[Work to be completed]:
Go line by line through the records below. Copy whichever lines contain the string "berjuang".

[Supplied information]:
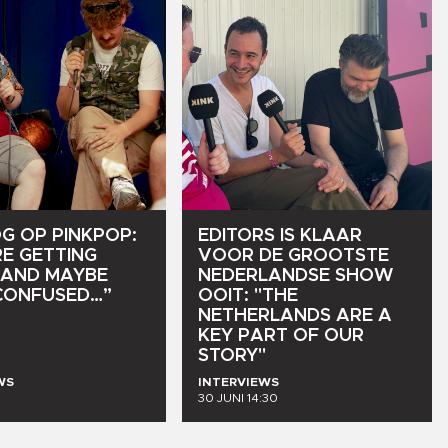
OG
OP
PINKPOP:
EDITORS
IS
KLAAR
RE
GETTING
VOOR
DE
GROOTSTE
AND
MAYBE
NEDERLANDSE
SHOW
CONFUSED…”
OOIT:
"THE
NETHERLANDS
ARE
A
KEY
PART
OF
OUR
STORY"
WS
INTERVIEWS
30 JUNI 14:30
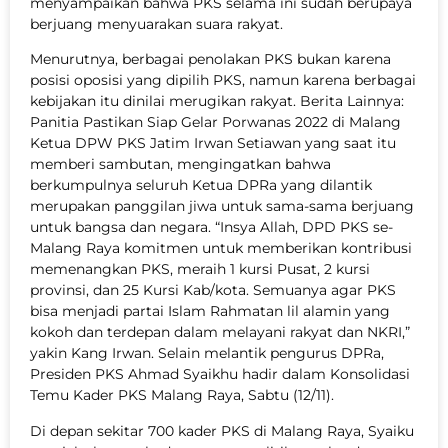
menyampaikan bahwa PKS selama ini sudah berupaya
berjuang menyuarakan suara rakyat.
Menurutnya, berbagai penolakan PKS bukan karena
posisi oposisi yang dipilih PKS, namun karena berbagai
kebijakan itu dinilai merugikan rakyat. Berita Lainnya:
Panitia Pastikan Siap Gelar Porwanas 2022 di Malang
Ketua DPW PKS Jatim Irwan Setiawan yang saat itu
memberi sambutan, mengingatkan bahwa
berkumpulnya seluruh Ketua DPRa yang dilantik
merupakan panggilan jiwa untuk sama-sama berjuang
untuk bangsa dan negara. “Insya Allah, DPD PKS se-
Malang Raya komitmen untuk memberikan kontribusi
memenangkan PKS, meraih 1 kursi Pusat, 2 kursi
provinsi, dan 25 Kursi Kab/kota. Semuanya agar PKS
bisa menjadi partai Islam Rahmatan lil alamin yang
kokoh dan terdepan dalam melayani rakyat dan NKRI,”
yakin Kang Irwan. Selain melantik pengurus DPRa,
Presiden PKS Ahmad Syaikhu hadir dalam Konsolidasi
Temu Kader PKS Malang Raya, Sabtu (12/11).
Di depan sekitar 700 kader PKS di Malang Raya, Syaiku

[Answer box]:
berjuang menyuarakan suara rakyat.
merupakan panggilan jiwa untuk sama-sama berjuang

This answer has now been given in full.